<<<<
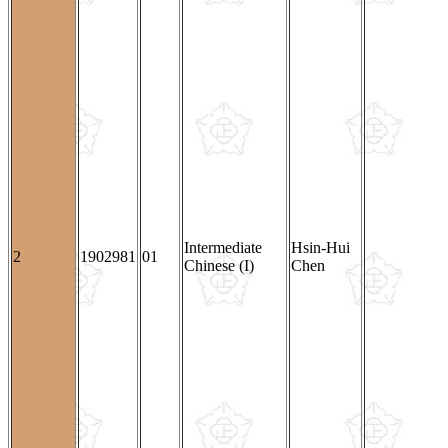
Intermediate
Hsin-Hui
2
1902981
01
Chinese (I)
Chen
>>>>
- EXERCISE OBJECTIVE
The listing above, line by line: print it exactly, but not its pictures.

- RESULT FOR THIS EXERCISE
Intermediate
Hsin-Hui
2
1902981
01
Chinese (I)
Chen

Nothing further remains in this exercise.